Last Minden Park cottonwoods gone
Minden Park’s last two old cottonwoods were stripped of their limbs on Friday and were cut down by Tuesday.
But that might not be the end of their contribution to the town’s wellbeing.
Town arborist Greg Hill is proposing taking the wood from the trees and using it to build benches for Jake’s Wetlands.
Minden Town Board members approved taking the trees down in September, but attempts to rescue a bee hive from one of the trees delayed the effort.
On Tuesday, Town Manger Jenifer Davidson said it was discovered the bees had moved on.
Cottonwoods once surrounded the park, but a study conducted in 1990 found them to be a danger should they become hollow and fall.
At the time, it was suggested the trees be taken down over a 25-year period.
The Fremont cottonwood is native to Western Nevada. It grows naturally along riparian areas where flooding is common. Trees can attain heights of up to 115 feet and live for up to 130 years.

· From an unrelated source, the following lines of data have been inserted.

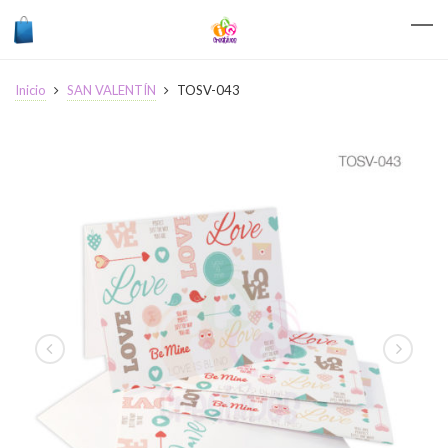
Inicio
SAN VALENTÍN
TOSV-043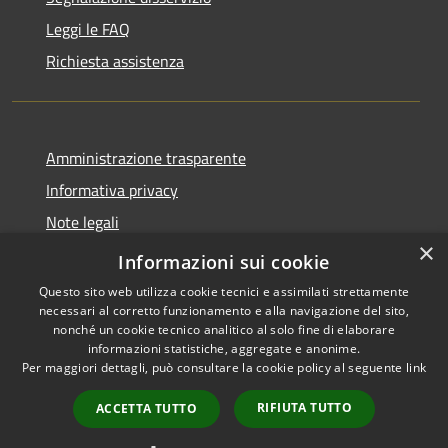
Leggi le FAQ
Richiesta assistenza
Amministrazione trasparente
Informativa privacy
Note legali
×
Dichiarazione di accessibilità
Informazioni sui cookie
Questo sito web utilizza cookie tecnici e assimilati strettamente
necessari al corretto funzionamento e alla navigazione del sito,
nonché un cookie tecnico analitico al solo fine di elaborare
informazioni statistiche, aggregate e anonime.
RSS
Copyright © 2026 • Comune di
Per maggiori dettagli, può consultare la cookie policy al seguente
link
Accessibilità
Ospedaletto Euganeo •
Privacy
Municipium
Powered by
•
RIFIUTA TUTTO
ACCETTA TUTTO
Cookie
Accesso redazione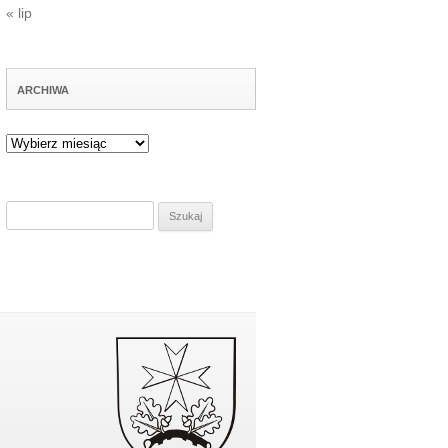
« lip
ARCHIWA
Archiwa
Szukaj: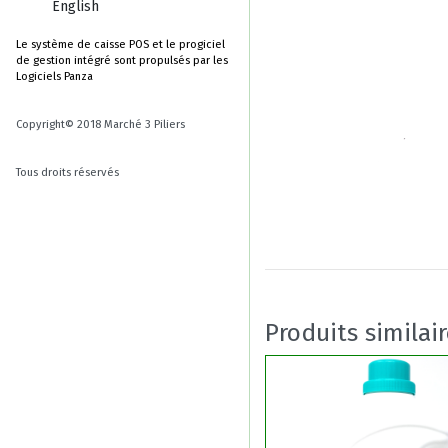
English
Le système de caisse POS et le progiciel
de gestion intégré sont propulsés par les
Logiciels Panza
Copyright© 2018 Marché 3 Piliers
Tous droits réservés
Produits similai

The trees in Minden Park are estimated to be about a century old. Old trees tend to die from the inside out, becoming hollow and brittle, posing a danger to their surroundings. The tree on the corner of 5th Street and Mono lost a branch last summer during a concert.
The cost of cutting down the two trees, grinding the stumps, pulling the roots and replacing them is $8,000.